The lines from the top of the records below through the one containing "op bewezen hulpmiddelen." are to be transcribed exactly, and nothing else is to be added.
-.-.-
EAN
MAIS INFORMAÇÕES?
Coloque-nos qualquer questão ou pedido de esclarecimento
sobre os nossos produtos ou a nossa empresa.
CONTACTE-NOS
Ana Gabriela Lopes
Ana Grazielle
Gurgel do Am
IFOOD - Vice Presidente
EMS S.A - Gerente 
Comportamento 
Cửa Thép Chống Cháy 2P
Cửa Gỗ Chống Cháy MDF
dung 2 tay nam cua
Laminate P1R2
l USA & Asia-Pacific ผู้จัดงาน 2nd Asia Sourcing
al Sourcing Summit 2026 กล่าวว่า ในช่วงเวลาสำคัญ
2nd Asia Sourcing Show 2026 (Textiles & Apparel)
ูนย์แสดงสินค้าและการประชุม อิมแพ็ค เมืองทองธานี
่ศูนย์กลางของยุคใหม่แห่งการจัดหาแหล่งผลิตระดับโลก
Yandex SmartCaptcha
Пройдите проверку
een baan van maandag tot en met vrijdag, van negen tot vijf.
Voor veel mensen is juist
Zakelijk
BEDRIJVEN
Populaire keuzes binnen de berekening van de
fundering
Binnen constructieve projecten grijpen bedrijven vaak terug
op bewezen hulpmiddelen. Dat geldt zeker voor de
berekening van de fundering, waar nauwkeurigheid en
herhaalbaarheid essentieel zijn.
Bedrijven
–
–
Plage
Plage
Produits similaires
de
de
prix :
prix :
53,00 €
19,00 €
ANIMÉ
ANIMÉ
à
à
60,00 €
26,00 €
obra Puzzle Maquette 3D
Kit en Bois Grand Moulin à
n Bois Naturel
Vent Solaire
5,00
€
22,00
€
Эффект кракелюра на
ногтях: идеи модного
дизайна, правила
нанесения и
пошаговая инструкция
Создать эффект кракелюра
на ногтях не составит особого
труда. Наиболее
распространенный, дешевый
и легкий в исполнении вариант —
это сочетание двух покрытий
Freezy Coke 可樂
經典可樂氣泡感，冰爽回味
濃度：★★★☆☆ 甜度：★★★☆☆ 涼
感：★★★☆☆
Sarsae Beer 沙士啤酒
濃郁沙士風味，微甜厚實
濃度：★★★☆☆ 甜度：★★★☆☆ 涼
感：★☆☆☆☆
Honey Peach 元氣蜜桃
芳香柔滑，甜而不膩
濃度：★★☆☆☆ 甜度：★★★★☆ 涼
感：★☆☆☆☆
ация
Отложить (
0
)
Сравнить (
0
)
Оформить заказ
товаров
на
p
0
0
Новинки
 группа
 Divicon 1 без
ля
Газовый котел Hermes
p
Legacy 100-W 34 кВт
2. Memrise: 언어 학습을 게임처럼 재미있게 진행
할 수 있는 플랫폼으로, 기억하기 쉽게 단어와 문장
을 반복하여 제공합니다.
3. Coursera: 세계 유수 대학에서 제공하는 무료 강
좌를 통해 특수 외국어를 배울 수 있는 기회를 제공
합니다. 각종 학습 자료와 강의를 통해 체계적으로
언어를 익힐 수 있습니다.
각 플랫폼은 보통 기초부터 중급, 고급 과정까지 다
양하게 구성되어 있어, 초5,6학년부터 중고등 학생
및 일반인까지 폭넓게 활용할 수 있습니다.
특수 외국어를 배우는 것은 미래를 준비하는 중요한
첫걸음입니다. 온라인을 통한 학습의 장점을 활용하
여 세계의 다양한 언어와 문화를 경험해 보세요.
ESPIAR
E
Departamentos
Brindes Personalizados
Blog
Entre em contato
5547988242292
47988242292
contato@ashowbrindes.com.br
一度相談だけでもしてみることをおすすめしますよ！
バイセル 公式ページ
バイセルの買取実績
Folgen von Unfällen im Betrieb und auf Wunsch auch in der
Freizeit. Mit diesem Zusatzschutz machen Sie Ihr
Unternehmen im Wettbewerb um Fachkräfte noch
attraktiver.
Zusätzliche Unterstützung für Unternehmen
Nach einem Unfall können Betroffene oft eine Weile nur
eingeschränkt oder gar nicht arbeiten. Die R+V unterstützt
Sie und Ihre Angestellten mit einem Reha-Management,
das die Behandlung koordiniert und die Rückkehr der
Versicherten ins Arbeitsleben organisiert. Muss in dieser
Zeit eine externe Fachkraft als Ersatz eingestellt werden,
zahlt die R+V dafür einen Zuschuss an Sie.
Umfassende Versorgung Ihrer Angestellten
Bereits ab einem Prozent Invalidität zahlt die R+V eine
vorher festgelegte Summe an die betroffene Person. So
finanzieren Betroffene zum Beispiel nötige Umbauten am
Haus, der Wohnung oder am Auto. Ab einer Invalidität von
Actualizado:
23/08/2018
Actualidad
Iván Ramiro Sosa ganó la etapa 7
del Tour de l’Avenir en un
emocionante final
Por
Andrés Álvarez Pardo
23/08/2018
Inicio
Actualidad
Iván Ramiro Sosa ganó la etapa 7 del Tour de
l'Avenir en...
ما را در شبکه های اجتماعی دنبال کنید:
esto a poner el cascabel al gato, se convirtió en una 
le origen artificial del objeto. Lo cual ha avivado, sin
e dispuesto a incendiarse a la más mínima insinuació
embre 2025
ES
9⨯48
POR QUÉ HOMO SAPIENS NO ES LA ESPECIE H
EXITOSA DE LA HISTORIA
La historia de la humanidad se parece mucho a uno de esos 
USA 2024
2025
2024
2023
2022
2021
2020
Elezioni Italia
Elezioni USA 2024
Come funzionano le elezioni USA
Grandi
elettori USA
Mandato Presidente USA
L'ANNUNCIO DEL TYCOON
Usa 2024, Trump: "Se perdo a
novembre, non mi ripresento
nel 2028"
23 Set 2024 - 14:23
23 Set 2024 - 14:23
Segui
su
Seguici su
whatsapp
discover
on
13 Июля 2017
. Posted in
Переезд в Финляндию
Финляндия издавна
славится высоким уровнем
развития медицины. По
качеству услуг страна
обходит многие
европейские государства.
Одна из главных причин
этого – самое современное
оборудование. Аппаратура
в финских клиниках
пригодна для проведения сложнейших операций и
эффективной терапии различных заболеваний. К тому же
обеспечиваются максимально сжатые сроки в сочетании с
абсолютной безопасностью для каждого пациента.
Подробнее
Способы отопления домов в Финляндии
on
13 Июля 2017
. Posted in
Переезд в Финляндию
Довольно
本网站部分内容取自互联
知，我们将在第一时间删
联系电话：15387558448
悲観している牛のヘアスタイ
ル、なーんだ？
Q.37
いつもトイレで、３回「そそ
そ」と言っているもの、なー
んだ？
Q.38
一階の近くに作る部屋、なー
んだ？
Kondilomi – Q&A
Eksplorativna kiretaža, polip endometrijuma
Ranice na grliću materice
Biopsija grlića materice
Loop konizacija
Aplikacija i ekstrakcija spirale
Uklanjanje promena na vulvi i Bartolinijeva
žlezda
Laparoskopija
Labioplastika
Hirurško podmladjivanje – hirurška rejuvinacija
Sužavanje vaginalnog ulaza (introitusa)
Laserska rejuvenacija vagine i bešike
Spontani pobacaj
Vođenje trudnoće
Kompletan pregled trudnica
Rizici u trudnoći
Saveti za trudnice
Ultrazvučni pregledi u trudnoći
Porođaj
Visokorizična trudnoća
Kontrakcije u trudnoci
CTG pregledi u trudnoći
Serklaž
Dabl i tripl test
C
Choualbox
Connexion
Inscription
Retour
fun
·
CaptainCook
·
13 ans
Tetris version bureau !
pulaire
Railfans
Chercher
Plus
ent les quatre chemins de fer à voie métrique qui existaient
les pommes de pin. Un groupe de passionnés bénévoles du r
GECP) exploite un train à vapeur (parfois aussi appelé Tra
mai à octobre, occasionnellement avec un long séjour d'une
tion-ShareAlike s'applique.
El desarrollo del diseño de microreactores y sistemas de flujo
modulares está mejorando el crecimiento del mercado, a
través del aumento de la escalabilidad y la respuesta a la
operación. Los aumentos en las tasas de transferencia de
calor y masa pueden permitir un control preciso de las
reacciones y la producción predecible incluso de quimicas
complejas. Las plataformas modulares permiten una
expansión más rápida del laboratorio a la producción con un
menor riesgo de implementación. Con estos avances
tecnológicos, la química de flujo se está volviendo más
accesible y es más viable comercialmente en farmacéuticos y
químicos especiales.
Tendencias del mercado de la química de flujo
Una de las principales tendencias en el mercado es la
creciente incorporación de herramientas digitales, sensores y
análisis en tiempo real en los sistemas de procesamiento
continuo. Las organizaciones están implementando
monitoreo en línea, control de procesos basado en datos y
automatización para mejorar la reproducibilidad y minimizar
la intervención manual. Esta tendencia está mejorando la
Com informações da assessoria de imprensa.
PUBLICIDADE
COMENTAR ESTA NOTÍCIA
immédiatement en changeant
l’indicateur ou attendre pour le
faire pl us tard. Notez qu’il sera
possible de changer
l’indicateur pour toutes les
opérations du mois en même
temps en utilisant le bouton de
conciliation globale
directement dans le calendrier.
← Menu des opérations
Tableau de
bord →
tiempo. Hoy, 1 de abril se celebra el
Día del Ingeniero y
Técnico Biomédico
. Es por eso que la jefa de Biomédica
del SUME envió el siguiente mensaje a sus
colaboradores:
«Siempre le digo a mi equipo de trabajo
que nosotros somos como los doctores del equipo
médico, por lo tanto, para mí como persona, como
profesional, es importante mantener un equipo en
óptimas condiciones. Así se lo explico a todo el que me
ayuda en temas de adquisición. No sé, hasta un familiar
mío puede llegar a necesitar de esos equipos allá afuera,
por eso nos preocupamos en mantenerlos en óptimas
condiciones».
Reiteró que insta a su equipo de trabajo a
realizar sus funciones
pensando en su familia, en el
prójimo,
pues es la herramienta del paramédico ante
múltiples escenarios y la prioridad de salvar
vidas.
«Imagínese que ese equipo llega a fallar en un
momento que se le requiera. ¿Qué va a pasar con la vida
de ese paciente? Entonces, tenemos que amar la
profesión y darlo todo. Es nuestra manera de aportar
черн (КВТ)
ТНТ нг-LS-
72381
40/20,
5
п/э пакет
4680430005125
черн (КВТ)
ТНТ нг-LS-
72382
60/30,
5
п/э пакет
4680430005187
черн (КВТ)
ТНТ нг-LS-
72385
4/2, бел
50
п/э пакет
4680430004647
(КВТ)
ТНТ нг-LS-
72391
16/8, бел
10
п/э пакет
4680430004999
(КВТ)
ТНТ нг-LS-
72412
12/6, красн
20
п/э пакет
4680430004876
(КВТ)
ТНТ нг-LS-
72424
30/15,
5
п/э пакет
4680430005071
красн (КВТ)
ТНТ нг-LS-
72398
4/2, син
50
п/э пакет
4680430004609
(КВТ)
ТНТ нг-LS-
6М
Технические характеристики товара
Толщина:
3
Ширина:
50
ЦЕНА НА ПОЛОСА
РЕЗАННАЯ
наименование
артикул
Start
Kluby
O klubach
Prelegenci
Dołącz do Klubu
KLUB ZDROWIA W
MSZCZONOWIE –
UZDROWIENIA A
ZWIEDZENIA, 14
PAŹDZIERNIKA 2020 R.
-.-.-
● Task response
EAN
MAIS INFORMAÇÕES?
Coloque-nos qualquer questão ou pedido de esclarecimento
sobre os nossos produtos ou a nossa empresa.
CONTACTE-NOS
Ana Gabriela Lopes
Ana Grazielle
Gurgel do Am
IFOOD - Vice Presidente
EMS S.A - Gerente 
Comportamento 
Cửa Thép Chống Cháy 2P
Cửa Gỗ Chống Cháy MDF
dung 2 tay nam cua
Laminate P1R2
l USA & Asia-Pacific ผู้จัดงาน 2nd Asia Sourcing
al Sourcing Summit 2026 กล่าวว่า ในช่วงเวลาสำคัญ
2nd Asia Sourcing Show 2026 (Textiles & Apparel)
ูนย์แสดงสินค้าและการประชุม อิมแพ็ค เมืองทองธานี
่ศูนย์กลางของยุคใหม่แห่งการจัดหาแหล่งผลิตระดับโลก
Yandex SmartCaptcha
Пройдите проверку
een baan van maandag tot en met vrijdag, van negen tot vijf.
Voor veel mensen is juist
Zakelijk
BEDRIJVEN
Populaire keuzes binnen de berekening van de
fundering
Binnen constructieve projecten grijpen bedrijven vaak terug
op bewezen hulpmiddelen. Dat geldt zeker voor de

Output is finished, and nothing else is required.